9-19-05 - Premier Parks went on a shopping spree in the late 1990s that would be the envy of any fun-lover. Among the items: Elitsch Gardens Amusement Park in Denver, Waterworld USA water parks in California and Great Escape and Splashwater Kingdom in New York.
By the time the company gobbled up the Waliby Family Parks, with locations in France, Belgium and Holland, it was pretty clear to some analysts that things were getting out of hand.
Then in 1998, the Oklahoma City-based company acquired the Six Flags chain of parks for $1.9 billion and later took on the Six Flags name. Now it finds itself saddled with more than $2 billion in debt and the company is up for sale in the middle of a proxy battle.
Ned DeWitt, who served as Six Flags president from 1973 to 1982, said the string of purchases didn't make sense.
"I think there was a mania, no question," said DeWitt, who led Six Flags when the company was viewed as the icon of the seasonal theme-park industry. "I did a lot of acquisitions when I was president, but those were all contiguous to the main entertainment of Six Flags.
"This acquisition mania put them into all kinds of properties they just couldn't bring value to."
Washington Redskins owner Dan Snyder, who has bought 11.7 percent of the company, says the company needs to be streamlined. He'd like to increase his holdings and oust the current management team, including Kieran Burke, the CEO and chairman who presided over the buying spree.
For his part, Burke points to reported revenues for the second quarter of 2005 that were 8.4 percent higher than the previous year, and attendance that increased by 6.6 percent. These reports come after years of declines in attendance and sagging revenues.
Analysts largely attribute these declines to operational problems at some parks, including a lack of attention to detail, and to an overexpansion that saw Six Flags purchase some weak amusement properties. These problems were in addition to a general downturn in the amusement park industry after the Sept. 11 terrorist attacks, a downturn that now shows signs of reversing itself.
Burke, who declined requests for interviews, said in a statement that the better recent performance reflects an investment program that has added new attractions in many parks, initiatives to improve services to guests and an advertising campaign featuring "Mr. Six," a dancing elderly man in a tuxedo.
"We are pleased with the broad-based strong performance of our parks during the first half of 2005," Burke said.
Over the first six months of 2005, the company reported revenues of $440.9 million, a nearly 10 percent increase over the previous year, but a loss in net income of more than $167 million.

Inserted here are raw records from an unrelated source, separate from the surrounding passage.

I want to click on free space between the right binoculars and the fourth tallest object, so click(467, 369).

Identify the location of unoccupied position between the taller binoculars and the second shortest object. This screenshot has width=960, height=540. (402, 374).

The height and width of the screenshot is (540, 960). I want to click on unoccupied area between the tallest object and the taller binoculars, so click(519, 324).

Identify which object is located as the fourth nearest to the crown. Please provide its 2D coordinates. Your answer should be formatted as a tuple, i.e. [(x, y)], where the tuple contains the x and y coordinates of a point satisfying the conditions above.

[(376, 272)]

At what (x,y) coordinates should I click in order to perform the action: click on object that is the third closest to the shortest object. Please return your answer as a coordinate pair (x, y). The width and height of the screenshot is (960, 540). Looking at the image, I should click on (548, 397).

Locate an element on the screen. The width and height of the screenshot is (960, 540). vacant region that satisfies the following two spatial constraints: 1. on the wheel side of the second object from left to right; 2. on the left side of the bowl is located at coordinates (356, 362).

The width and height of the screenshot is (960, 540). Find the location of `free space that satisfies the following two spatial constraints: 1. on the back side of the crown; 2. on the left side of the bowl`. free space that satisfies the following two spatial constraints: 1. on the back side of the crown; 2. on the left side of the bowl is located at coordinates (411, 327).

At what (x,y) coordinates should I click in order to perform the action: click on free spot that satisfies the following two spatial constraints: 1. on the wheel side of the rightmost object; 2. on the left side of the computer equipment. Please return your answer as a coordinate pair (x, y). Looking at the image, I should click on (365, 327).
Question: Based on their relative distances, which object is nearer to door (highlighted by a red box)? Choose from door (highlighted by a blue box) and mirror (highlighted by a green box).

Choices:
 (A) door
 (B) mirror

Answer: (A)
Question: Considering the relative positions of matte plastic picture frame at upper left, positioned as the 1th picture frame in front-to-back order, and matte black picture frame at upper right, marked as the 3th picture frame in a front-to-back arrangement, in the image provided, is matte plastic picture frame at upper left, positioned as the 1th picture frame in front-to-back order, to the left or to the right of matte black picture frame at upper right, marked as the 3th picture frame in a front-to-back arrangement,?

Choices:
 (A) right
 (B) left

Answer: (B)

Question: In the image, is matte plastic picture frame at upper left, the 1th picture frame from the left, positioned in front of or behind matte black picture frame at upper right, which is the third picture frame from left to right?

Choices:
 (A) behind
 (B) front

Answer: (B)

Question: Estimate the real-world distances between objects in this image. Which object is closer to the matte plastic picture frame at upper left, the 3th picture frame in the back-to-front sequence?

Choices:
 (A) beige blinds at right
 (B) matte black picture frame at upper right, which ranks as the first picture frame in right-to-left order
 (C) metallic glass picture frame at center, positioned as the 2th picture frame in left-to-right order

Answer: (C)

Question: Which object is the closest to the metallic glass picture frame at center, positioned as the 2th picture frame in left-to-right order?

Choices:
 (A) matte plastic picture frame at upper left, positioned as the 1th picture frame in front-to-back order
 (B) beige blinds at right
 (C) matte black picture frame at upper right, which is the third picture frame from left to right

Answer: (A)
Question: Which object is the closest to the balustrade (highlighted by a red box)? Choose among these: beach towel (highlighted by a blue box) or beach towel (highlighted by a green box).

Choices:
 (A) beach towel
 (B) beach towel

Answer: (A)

Under Snyder's plan, ESPN programming whiz Mark Shapiro would come aboard as the company's new CEO and Snyder would become chairman. The proposal _ detailed in filings with the Securities and Exchange Commission _ is to get rid of properties that aren't critical to the management plan, rework the company's advertising and marketing strategies and establish a "clean, safe and fun" image for the company.

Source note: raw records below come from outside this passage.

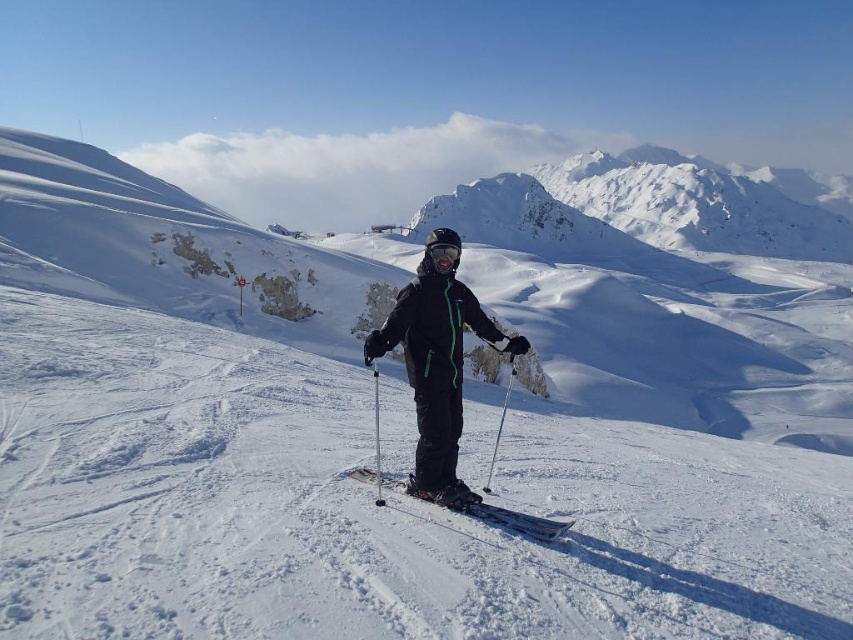 Question: Among these objects, which one is nearest to the camera?

Choices:
 (A) metallic silver ski pole at center
 (B) black matte ski suit at center
 (C) black matte goggles at center
 (D) shiny metallic skis at center

Answer: (A)

Question: In this image, where is snowy granite mountain at upper center located relative to shiny metallic skis at center?

Choices:
 (A) right
 (B) left

Answer: (A)

Question: Considering the relative positions of snowy granite mountain at upper center and shiny metallic skis at center in the image provided, where is snowy granite mountain at upper center located with respect to shiny metallic skis at center?

Choices:
 (A) left
 (B) right

Answer: (B)

Question: Can you confirm if snowy granite mountain at upper center is bigger than metallic silver ski pole at center?

Choices:
 (A) no
 (B) yes

Answer: (B)

Question: Which object is the closest to the snowy granite mountain at upper center?

Choices:
 (A) metallic silver ski pole at center
 (B) black matte goggles at center

Answer: (A)

Question: Which point is farther to the camera?

Choices:
 (A) (374, 416)
 (B) (669, 209)

Answer: (B) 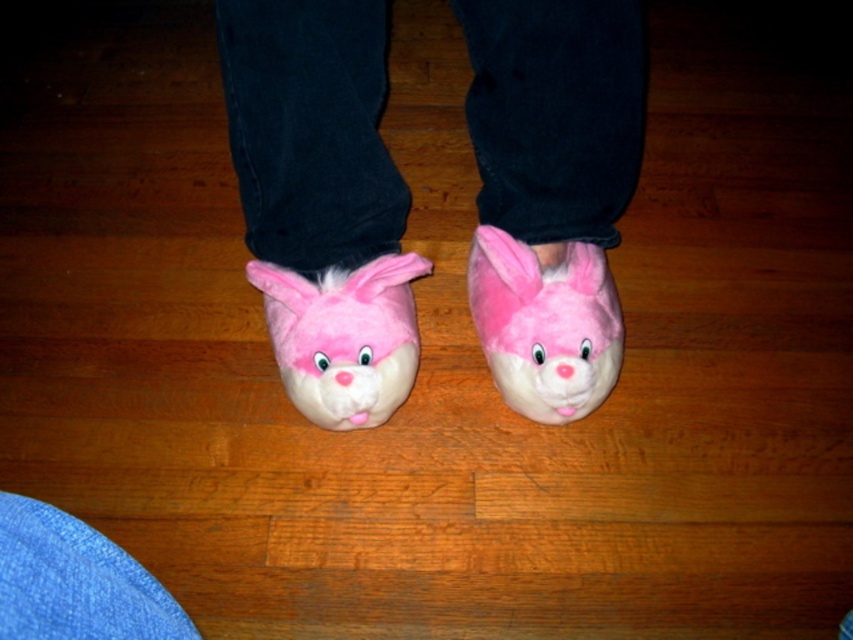 You are designing a shoe display stand that needs to accommodate both the fluffy pink slippers at center and the fluffy pink plush at center. Given their sizes, which one requires a wider space on the stand?

The fluffy pink slippers at center require a wider space on the stand since their width is larger than the fluffy pink plush at center.

You are standing in a room with a wooden floor. You see the fluffy pink slippers at center. Where are they located in terms of coordinates?

The fluffy pink slippers at center are located at coordinates point (x=322, y=200).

"I haven't ever met Dan Snyder ... but it sounds like he's dead on," DeWitt said. Late last month, Six Flags responded with an announcement that it was putting itself up for sale at auction. Its stock was trading at $7.30 on Tuesday, near the top of its 52-week range. That makes its market capitalization around $680 million.
The company was founded in 1961 by Texas oil baron Angus Wynne, who was searching for a cash infusion into an industrial district he was building on the dusty, sparsely populated plains between Dallas and Fort Worth. After a visit to Disneyland, Wynne found what he was looking for _ a clean, family oriented business that would provide some quick cash flow.

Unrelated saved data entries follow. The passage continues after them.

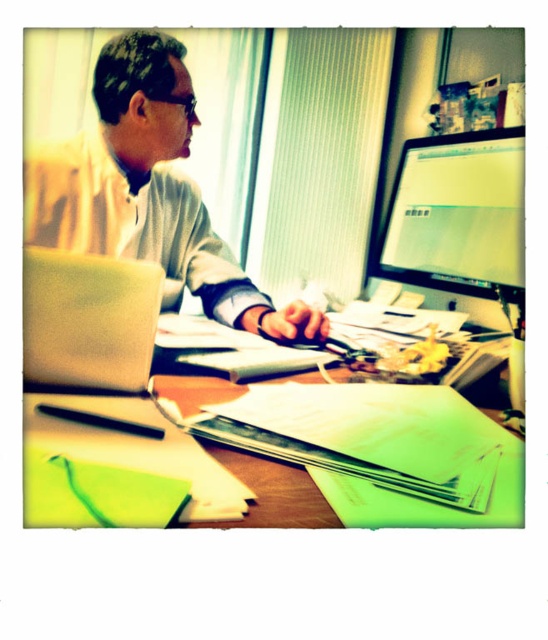 Question: Is matte plastic monitor at upper right above black plastic glasses at upper center?

Choices:
 (A) no
 (B) yes

Answer: (A)

Question: Which object is positioned closest to the black plastic glasses at upper center?

Choices:
 (A) wooden desk at center
 (B) matte plastic monitor at upper right
 (C) matte green laptop at left
 (D) matte gray sweater at center

Answer: (D)

Question: Which point is farther to the camera?

Choices:
 (A) (224, 388)
 (B) (37, 323)
 (C) (456, 195)

Answer: (C)

Question: Which of the following is the farthest from the observer?

Choices:
 (A) (37, 328)
 (B) (163, 216)
 (C) (88, 426)

Answer: (B)

Question: Can you confirm if wooden desk at center is positioned to the right of matte plastic monitor at upper right?

Choices:
 (A) no
 (B) yes

Answer: (A)

Question: Can you confirm if matte gray sweater at center is positioned to the left of black matte pen at lower center?

Choices:
 (A) no
 (B) yes

Answer: (B) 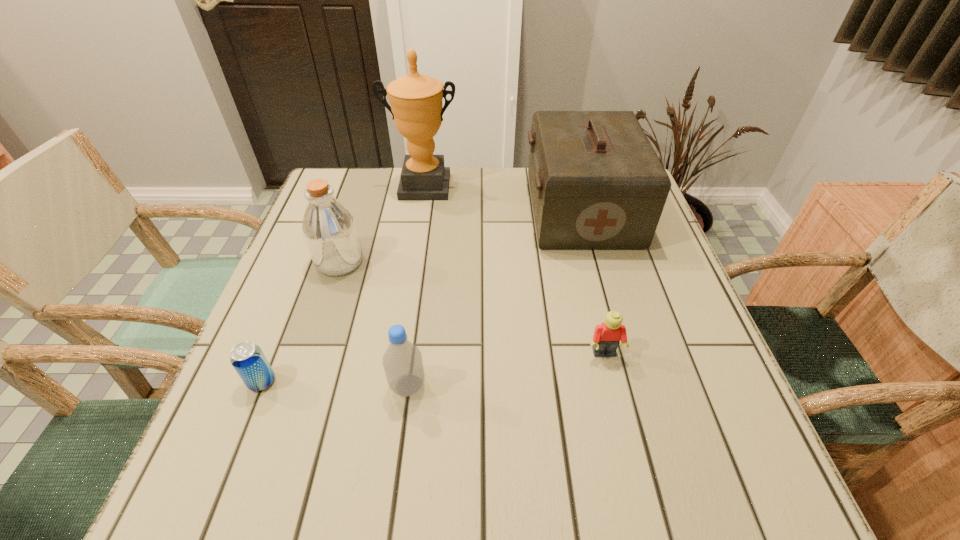 The image size is (960, 540). In order to click on award in this screenshot , I will do `click(416, 99)`.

Six Flags gets its name from the six national flags that flew over the area that is now Texas: U.S., Texan, Confederate, Mexican, French and Spanish.
"It was a historical theme park ... the whole purpose of the six flags was to portray the architecture and layout of the different countries," DeWitt said. "We focused on natural, environmental landscapes. We really wanted to go for the quality for the kids and the fun of this new entertainment phenomenon."
Six Flags now includes 30 parks throughout North America, including parks in Houston, San Antonio and the Dallas-Fort Worth suburb of Arlington.
DeWitt said Six Flags lost the focus company founders had when they built the first park in Texas.
"It seems like they got caught up in the corporate mania of massive growth," he said. "The basic business of Six Flags is family fun, and it's not part of this crazed acquisition process."
DeWitt also believes the company offers too many discount admission schemes that reduce revenue from entry fees and forces parks to recoup those losses through the sale of gifts, souvenirs and food inside the park.
"You can only do so much of that kind of retailing without cheapening the whole experience," DeWitt said. "When you get into that heavy discounting to attract base attendance, it's leading to disaster."
Dennis Speigel, president of International Theme Park Services, an Ohio-based consulting firm, said Six Flags' emphasis on discounted admission wasn't an attempt to compete with other theme parks, but rather a short-sighted effort to increase attendance.
"In their markets, they have very little competition," Speigel said. "It was a short-term solution to how to build their attendance, but in the long run, discounting has a negative impact."
Speigel, however, said he believes the Six Flags empire can rise again and become a profitable operation and a dominant force on the theme park landscape. What's needed is a major reduction in debt, a marketing overhaul and the addition of experienced theme park operators, he said.
"(Six Flags) operators come from Wall Street and they're bright guys in terms of financing and debt structuring, but I'm not sure they're the greatest in terms of operations," Speigel said. "They do well in the Wall Street and New York investment banking community ... but that's a different playground than operating a theme park."